Sorry I haven't been following as closely recently but I've been bogged down
in other stuff...

BTW, gprof works just fine for me!

david

> Justin Erenkrantz wrote:
>
> >On Thu, Jul 26, 2001 at 10:50:58PM -0700, Brian Pane wrote:
> >
> >>But there's a problem with the SMS lock management.
> >>According to gprof, every call to apr_sms_trivial_malloc
> >>acquires and releases a lock.
> >>
> >
> >Yup.  I'm working on this right now.  =)  (What I have in my tree
> >right now isn't in commit shape.)  Email me and I can send you
> >my tree diff.
> >
> >I'm debating whether we're getting a win by the SMS stuff or not.
> >In order to do that, we need to kick out every lock we can.
> >
> Yep, I've been wondering the same thing lately.
> The original pool implementation of apr_palloc is
> very close to optimal.  In the last benchmark that
> I did with non-mod_include requests, 99.998% of the
> calls to apr_palloc didn't require locking.  So it's
> going to be tough to improve upon the original design.
>
> The biggest opportunity that I see for optimization
> in the memory-management framework is in sub-pool
> creation.  If an SMS-based implementation can reduce
> the cost of creating sub-pools, it will speed up
> mod_include.
>
> But first, we may have a more fundamental problem:
>
> >Right now, I've got it so that most of the locks are now in libc
> >(aka NIMBY), but the performance still doesn't match pools (by a
> >factor of 2).  I'm scratching my head as to why this is.
> >
> hmmm...looking at the code, it makes sense that SMS is
> half as fast as the original pools code.  I didn't realize
> this until just now, but the polymorphism in the SMS framework
> will probably make it impossible to match the performance of pools:
>
> * apr_palloc (the original pools version) is a very lightweight
>   function in the fast-path case where it doesn't need to
>   acquire a lock.  It consists of a couple of integer/pointer
>   arithmetic operations and two comparisons.
>
> * The SMS-based implementation has to do essentially the same
>   work, but it also does an extra function call (apr_sms_malloc
>   calls apr_sms_trivial_malloc).
>
> * If the cost of a function call is similar to the cost of
>   the two comparisons and half-dozen arithmetic operations
>   in apr_palloc, that would explain why the SMS version is
>   twice as slow.
>
> >-- justin
> >
> >P.S. You are using gprof, how?  I tried -pg and it just doesn't
> >work.  I switched to Forte 6.0U1's collect program now.  It
> >actually writes out info that I can use (er_print is a bit
> >awkward though).
> >
> I'm using gcc on Linux to build profiled code; it's not properly
> including a profiled libc for reasons that I haven't had time to
> debug yet, but it does a decent job of instrumenting the apr and
> httpd code.
>
> --Brian
>
>
>


Re: sms_trivial locking Re: missing apr_pool_child_cleanup_set when using SMS?

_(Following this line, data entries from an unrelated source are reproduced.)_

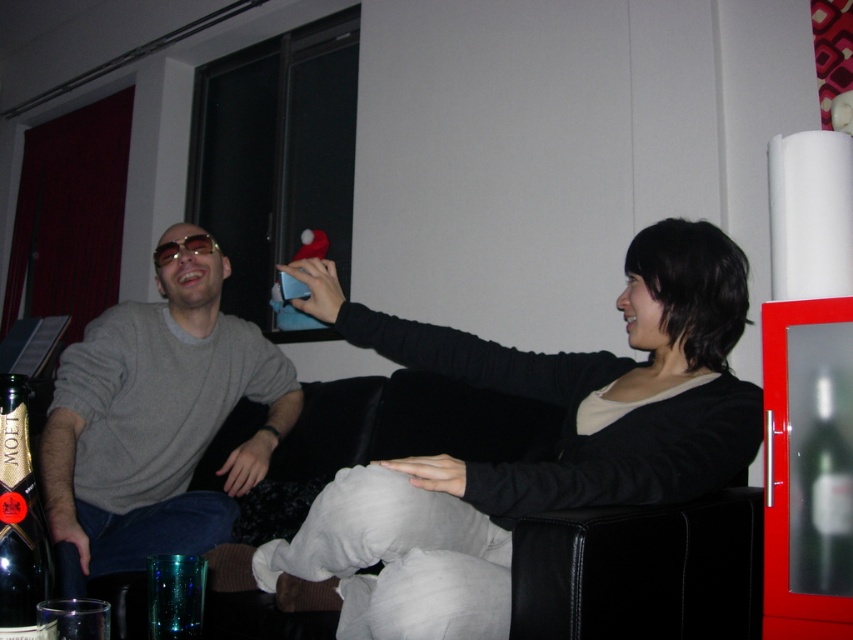 Question: Can you confirm if matte gray sweater at center is smaller than translucent glass bottle at right?

Choices:
 (A) no
 (B) yes

Answer: (A)

Question: Which point is farther to the camera?

Choices:
 (A) translucent glass bottle at right
 (B) matte gray sweater at center
 (C) matte black sweater at center
 (D) dark glass bottle at lower left

Answer: (B)

Question: Which object appears closest to the camera in this image?

Choices:
 (A) matte gray sweater at center
 (B) matte black sweater at center

Answer: (B)

Question: Does matte gray sweater at center appear on the right side of translucent glass cup at lower left?

Choices:
 (A) no
 (B) yes

Answer: (A)

Question: Does dark glass bottle at lower left come in front of translucent glass bottle at right?

Choices:
 (A) no
 (B) yes

Answer: (B)

Question: Which object is closer to the camera taking this photo?

Choices:
 (A) matte gray sweater at center
 (B) matte black sweater at center
 (C) translucent glass cup at lower left
 (D) translucent glass bottle at right

Answer: (C)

Posted by "William A. Rowe, Jr." <wr...@rowe-clan.net>.
From: "Brian Pane" <bp...@pacbell.net>
Sent: Friday, July 27, 2001 2:05 AM


> Justin Erenkrantz wrote:
> 
> >Right now, I've got it so that most of the locks are now in libc
> >(aka NIMBY), but the performance still doesn't match pools (by a
> >factor of 2).  I'm scratching my head as to why this is.  
> >
> hmmm...looking at the code, it makes sense that SMS is
> half as fast as the original pools code.  I didn't realize
> this until just now, but the polymorphism in the SMS framework
> will probably make it impossible to match the performance of pools:
> 
> * apr_palloc (the original pools version) is a very lightweight
>   function in the fast-path case where it doesn't need to
>   acquire a lock.  It consists of a couple of integer/pointer
>   arithmetic operations and two comparisons.
> 
> * The SMS-based implementation has to do essentially the same
>   work, but it also does an extra function call (apr_sms_malloc
>   calls apr_sms_trivial_malloc).
> 
> * If the cost of a function call is similar to the cost of
>   the two comparisons and half-dozen arithmetic operations
>   in apr_palloc, that would explain why the SMS version is
>   twice as slow.

You just answered your own question.  Instead of conditionals and stepping
around the locking code, it should be the thread attach/detach that decides
(when it decrements to 1 or increments above 1 thread) to flip the fn
pointers in the SMS to the lock-safe or lock-free functions.  Since the
indirection is _already_ one pain point, make it a productive one :)

Bill


Re: sms_trivial locking Re: missing apr_pool_child_cleanup_set when using SMS?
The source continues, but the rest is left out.